As I get older, I seem to get even more amazed at how little I know. As I joke around with students, the library building on campus serves as a physical reminder that I don't know a damn thing. At USC, there were libraries all over the campus, and they all served me well in conveying whatever I needed to know and ensuring that I knew that I didn't know.
My innate interests in a whole variety of topics draw me into strange readings and places. For instance, I was reading a news item at the Christian Science Monitor website, and it had a related link, which was a test on science literacy. So, of course, I took that test and got a tad disappointed that I got only 44 out of the 50 questions correct. It should be 45, I thought to myself, because my finger slipped over the touchpad and I clicked an incorrect answer.

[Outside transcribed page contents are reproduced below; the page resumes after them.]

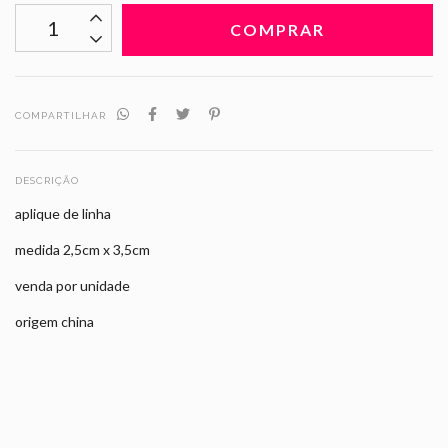
COMPARTILHAR
DESCRIÇÃO
aplique de linha
medida 2,5cm x 3,5cm
venda por unidade
origem china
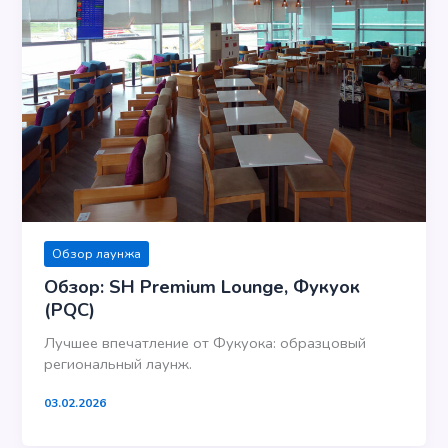
Обзор лаунжа
Обзор: SH Premium Lounge, Фукуок
(PQC)
Лучшее впечатление от Фукуока: образцовый
региональный лаунж.
03.02.2026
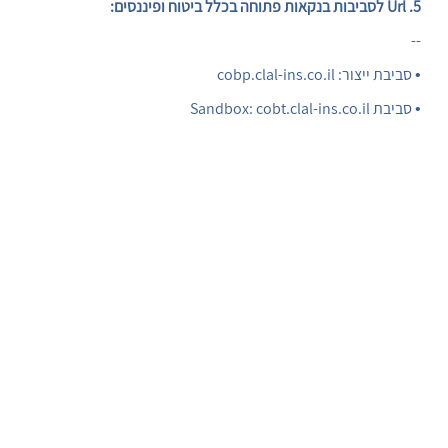
5. Url לסביבות בנקאות פתוחה בכלל ביטוח ופיננסים:
--
•
סביבת ייצור: cobp.clal-ins.co.il
•
סביבת Sandbox: cobt.clal-ins.co.il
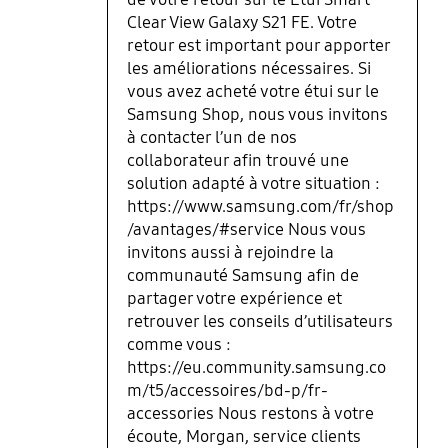
Clear View Galaxy S21 FE. Votre
retour est important pour apporter
les améliorations nécessaires. Si
vous avez acheté votre étui sur le
Samsung Shop, nous vous invitons
à contacter l’un de nos
collaborateur afin trouvé une
solution adapté à votre situation :
https://www.samsung.com/fr/shop
/avantages/#service Nous vous
invitons aussi à rejoindre la
communauté Samsung afin de
partager votre expérience et
retrouver les conseils d’utilisateurs
comme vous :
https://eu.community.samsung.co
m/t5/accessoires/bd-p/fr-
accessories Nous restons à votre
écoute, Morgan, service clients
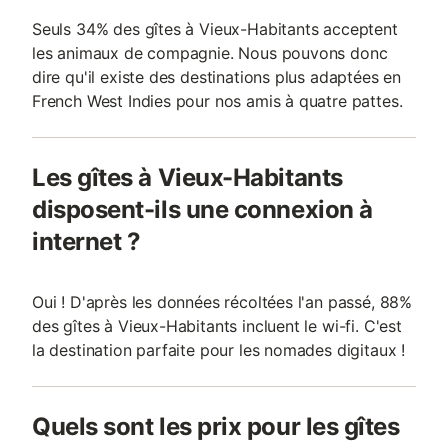
Seuls 34% des gîtes à Vieux-Habitants acceptent
les animaux de compagnie. Nous pouvons donc
dire qu'il existe des destinations plus adaptées en
French West Indies pour nos amis à quatre pattes.
Les gîtes à Vieux-Habitants
disposent-ils une connexion à
internet ?
Oui ! D'après les données récoltées l'an passé, 88%
des gîtes à Vieux-Habitants incluent le wi-fi. C'est
la destination parfaite pour les nomades digitaux !
Quels sont les prix pour les gîtes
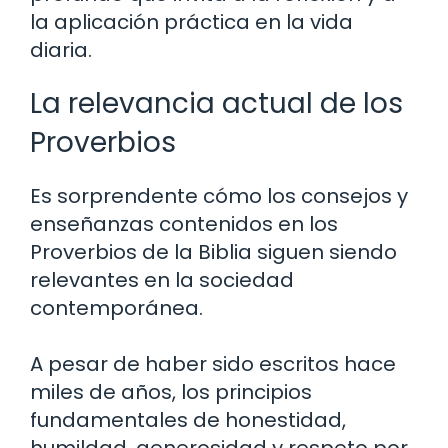
la aplicación práctica en la vida
diaria.
La relevancia actual de los
Proverbios
Es sorprendente cómo los consejos y
enseñanzas contenidos en los
Proverbios de la Biblia siguen siendo
relevantes en la sociedad
contemporánea.
A pesar de haber sido escritos hace
miles de años, los principios
fundamentales de honestidad,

My blogging also reflects this curiosity about everything around me. It also means that sometimes the visitors to the blog are people who have searched for, ... well, like in this list of some of the search words that brought visitors to my site yesterday.
It is neat to look at this list and think that my interests are so diverse--from half-sarees to ecuador to the armenian genocide!

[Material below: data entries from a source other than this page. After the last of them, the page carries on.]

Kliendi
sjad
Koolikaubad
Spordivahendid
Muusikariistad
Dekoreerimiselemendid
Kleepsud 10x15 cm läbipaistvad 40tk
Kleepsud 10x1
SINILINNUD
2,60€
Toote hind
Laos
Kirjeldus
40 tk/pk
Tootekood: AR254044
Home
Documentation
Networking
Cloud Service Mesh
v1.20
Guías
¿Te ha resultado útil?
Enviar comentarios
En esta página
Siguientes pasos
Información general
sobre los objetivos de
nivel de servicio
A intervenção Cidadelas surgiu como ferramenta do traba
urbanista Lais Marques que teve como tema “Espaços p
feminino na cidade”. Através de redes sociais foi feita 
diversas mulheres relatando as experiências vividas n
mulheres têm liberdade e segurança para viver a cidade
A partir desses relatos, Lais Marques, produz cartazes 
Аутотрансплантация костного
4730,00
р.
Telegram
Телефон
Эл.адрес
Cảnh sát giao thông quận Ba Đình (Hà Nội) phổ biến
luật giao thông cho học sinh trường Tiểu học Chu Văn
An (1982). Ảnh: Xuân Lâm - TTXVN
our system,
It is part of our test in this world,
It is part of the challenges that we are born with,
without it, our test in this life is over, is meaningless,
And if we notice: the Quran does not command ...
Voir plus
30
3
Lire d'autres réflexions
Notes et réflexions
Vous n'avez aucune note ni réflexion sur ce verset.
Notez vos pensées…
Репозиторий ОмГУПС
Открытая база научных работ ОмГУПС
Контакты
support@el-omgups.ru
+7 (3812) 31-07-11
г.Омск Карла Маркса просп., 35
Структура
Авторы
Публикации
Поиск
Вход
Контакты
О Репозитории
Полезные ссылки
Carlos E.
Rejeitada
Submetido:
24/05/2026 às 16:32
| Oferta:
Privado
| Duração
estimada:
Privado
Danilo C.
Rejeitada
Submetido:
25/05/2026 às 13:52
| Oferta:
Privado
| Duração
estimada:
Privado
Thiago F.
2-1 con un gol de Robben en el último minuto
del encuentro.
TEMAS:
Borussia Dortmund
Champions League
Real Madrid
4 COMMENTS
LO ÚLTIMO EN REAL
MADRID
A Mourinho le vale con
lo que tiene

There is a serious downside to such a diverse intellectual interest: the half-wit that I am, this means that I "lose out" in the professional world of specialization. After all, I am not a Freeman Dyson, for instance, to be a specialist in a gazillion things.
Thus, choosing not to be a specialist in any one topic means that I am not the expert on the productivity of left-handed female labor in farming in Timbuktu. While this is an exaggerated example, intellectual specialization has become so reductionist that talking to academics has become boring anymore, given that most want to talk about is only a topic or two in which they are "experts." Intellectual insecurity also seems to preclude most academics from getting out of their comfort zones; it ain't easy, I suppose to say "I don't know" when we have PhDs :)

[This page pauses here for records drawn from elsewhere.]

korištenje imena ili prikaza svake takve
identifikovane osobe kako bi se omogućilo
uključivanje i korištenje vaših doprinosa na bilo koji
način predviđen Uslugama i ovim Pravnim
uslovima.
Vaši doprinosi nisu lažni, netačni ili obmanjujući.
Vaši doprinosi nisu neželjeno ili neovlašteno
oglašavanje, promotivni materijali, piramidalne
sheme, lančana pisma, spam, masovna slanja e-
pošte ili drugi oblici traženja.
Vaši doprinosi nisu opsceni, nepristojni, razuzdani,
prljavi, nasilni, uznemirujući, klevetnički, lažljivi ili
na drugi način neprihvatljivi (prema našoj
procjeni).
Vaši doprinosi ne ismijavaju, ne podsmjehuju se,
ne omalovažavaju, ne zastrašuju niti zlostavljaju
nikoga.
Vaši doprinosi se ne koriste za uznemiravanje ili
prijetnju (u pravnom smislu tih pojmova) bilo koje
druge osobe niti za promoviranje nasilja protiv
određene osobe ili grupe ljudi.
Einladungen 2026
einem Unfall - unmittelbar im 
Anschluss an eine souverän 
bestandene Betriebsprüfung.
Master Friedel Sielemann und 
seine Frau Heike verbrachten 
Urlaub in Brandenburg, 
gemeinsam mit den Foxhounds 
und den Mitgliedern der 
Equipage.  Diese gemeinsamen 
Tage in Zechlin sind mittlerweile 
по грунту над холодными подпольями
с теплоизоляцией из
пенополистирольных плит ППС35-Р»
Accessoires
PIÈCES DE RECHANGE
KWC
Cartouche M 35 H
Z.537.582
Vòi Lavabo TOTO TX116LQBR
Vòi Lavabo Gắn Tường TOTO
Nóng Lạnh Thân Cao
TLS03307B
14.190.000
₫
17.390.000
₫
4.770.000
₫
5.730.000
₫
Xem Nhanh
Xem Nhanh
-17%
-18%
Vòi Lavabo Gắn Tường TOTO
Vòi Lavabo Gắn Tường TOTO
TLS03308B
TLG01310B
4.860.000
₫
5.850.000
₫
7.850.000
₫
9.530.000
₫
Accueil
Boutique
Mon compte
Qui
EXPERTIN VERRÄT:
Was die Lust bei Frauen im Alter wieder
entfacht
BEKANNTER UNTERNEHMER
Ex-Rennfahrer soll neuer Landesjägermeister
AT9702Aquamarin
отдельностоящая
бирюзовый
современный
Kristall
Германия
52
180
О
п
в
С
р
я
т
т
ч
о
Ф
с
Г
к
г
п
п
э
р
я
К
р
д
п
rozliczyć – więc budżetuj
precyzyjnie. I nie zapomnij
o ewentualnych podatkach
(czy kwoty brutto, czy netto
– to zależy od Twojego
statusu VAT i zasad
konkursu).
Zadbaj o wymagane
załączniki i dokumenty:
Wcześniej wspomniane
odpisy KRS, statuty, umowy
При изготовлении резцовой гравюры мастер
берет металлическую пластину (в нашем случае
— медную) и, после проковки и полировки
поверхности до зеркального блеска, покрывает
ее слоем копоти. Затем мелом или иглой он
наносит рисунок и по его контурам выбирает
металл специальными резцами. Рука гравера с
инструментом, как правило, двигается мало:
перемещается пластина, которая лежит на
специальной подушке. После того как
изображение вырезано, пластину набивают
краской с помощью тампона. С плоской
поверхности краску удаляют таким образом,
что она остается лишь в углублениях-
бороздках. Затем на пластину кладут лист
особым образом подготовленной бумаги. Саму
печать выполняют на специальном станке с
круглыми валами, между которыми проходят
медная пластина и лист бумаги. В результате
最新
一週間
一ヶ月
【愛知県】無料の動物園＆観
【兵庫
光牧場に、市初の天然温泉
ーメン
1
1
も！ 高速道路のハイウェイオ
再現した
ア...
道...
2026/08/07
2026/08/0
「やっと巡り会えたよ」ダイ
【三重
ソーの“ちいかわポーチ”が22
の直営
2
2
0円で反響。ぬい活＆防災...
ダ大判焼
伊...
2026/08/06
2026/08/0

I am very happy to tell students I don't know a damn thing. Strangely enough, my admission of ignorance makes most of them convinced that I am putting on a show that I don't know. One student remarked in class a couple of years ago, "oh, false modesty! we better be careful with you then." Students have also told me that this attitude of mine is such a contrast to most faculty they have experienced, who, apparently are so convinced that they know it all that they freely bullshit on topics that are far outside their "expertise."
I would rather be a failure in the twilight of a mediocre career than pretend to be an expert bullshitter in a medicore career :)
And my blogging on all things that interest me shall continue as well!